By William L. Steen
Art by Wally Neibart
Leap year can raise some confusing questions. Why does leap year come every four years? Why do we add an extra day to February?
If you lived in Rome two thousand years ago, that extra day wasn't even considered a day at all. Confused? Don't worry. Our modern leap-year tradition started with a year that was even more confusing. It didn't have one extra day; it had ninety. It was known as the "year of confusion."
The year of confusion was put into effect by a Roman leader named Julius Caesar. His goal was not to create confusion but to end the confusion that existed.
Before Caesar's time, the Romans often added or removed days from their calendar without any scientific reason. Caesar wanted to reform the Roman calendar, which had 355 days and which was basically a lunar calendar. But there was a problem--the calendar was so far off track that the months and holidays were no longer in their traditional seasons. For us, it would be like having Thanksgiving in September. This had been caused by decades of sloppy calendar keeping and by the fact that lunar calendars do not follow the seasons.

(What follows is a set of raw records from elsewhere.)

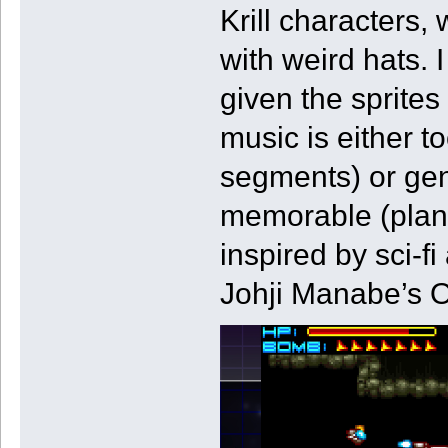
Krill characters,
with weird hats. 
given the sprite
music is either 
segments) or gen
memorable (planet
inspired by sci-f
Johji Manabe’s O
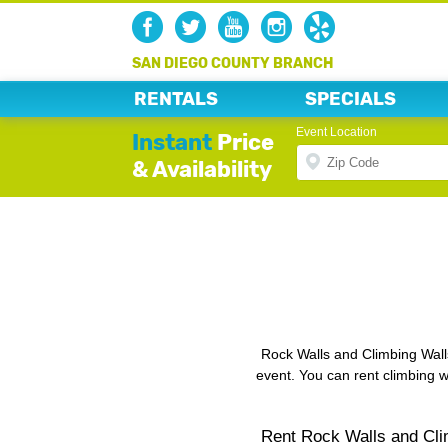
SAN DIEGO COUNTY BRANCH
RENTALS
SPECIALS
Event Location
Instant
Price
& Availability
Rock Walls and Climbing Walls
event. You can rent climbing wa
Rent Rock Walls and Cli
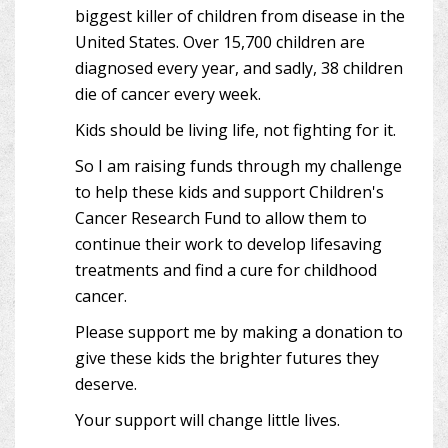
biggest killer of children from disease in the
United States. Over 15,700 children are
diagnosed every year, and sadly, 38 children
die of cancer every week.
Kids should be living life, not fighting for it.
So I am raising funds through my challenge
to help these kids and support Children's
Cancer Research Fund to allow them to
continue their work to develop lifesaving
treatments and find a cure for childhood
cancer.
Please support me by making a donation to
give these kids the brighter futures they
deserve.
Your support will change little lives.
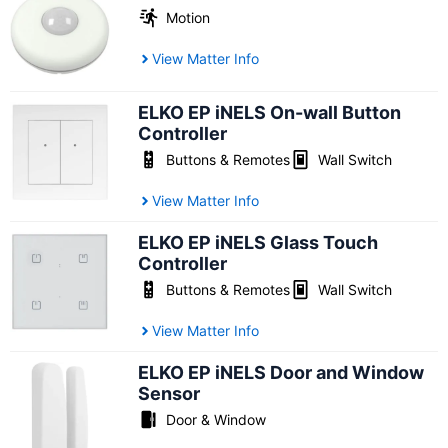
Motion
View Matter Info
ELKO EP iNELS On-wall Button
Controller
Buttons & Remotes
Wall Switch
View Matter Info
ELKO EP iNELS Glass Touch
Controller
Buttons & Remotes
Wall Switch
View Matter Info
ELKO EP iNELS Door and Window
Sensor
Door & Window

Caesar decided to return the months to their normal seasons before introducing a new calendar.
To do this, Caesar followed the advice of an Egyptian astronomer named Sosigenes and added ninety days to the year that we know as 46 B.C. It became the longest leap year in history!
Caesar divided the ninety extra days into three temporary months. One month was added between February and March. Two other months were added after November. The year 46 B.C. had fifteen months and was 445 days long. No wonder it was called the year of confusion!
In reality, it was the year to end all confusion. It returned the months to their proper seasons and made it possible for Caesar to introduce his reformed calendar, which we call the Julian calendar, in 45 B.C. Taking Sosigenes' advice once again, Caesar made the new calendar a solar calendar, similar to that of the Egyptians. This would help to keep the calendar on track, since solar calendars follow the seasons.
To make the new calendar more accurate, one little bit of confusion was kept. We call it a leap day. It takes the Earth about 365 1/4 days to travel around the Sun. If every calendar year had 365 days, it would be shorter than the true year; if it had 366 days, it would be longer. This problem was solved by adding one extra day--a leap day--to February every fourth year.
At first, this leap day was put between February 23 and 24. It didn't have its own number, and it wasn't even counted as a real day. Eventually leap day was moved to the end of February and given a number. Today February 29 still appears on our calendar every leap year.
A few improvements to the calendar have been made since Caesar's time, but his year of confusion and introduction of a solar calendar ironed out most of the wrinkles.
If you feel that it's confusing to add a day to February every four years, imagine living in the year of confusion!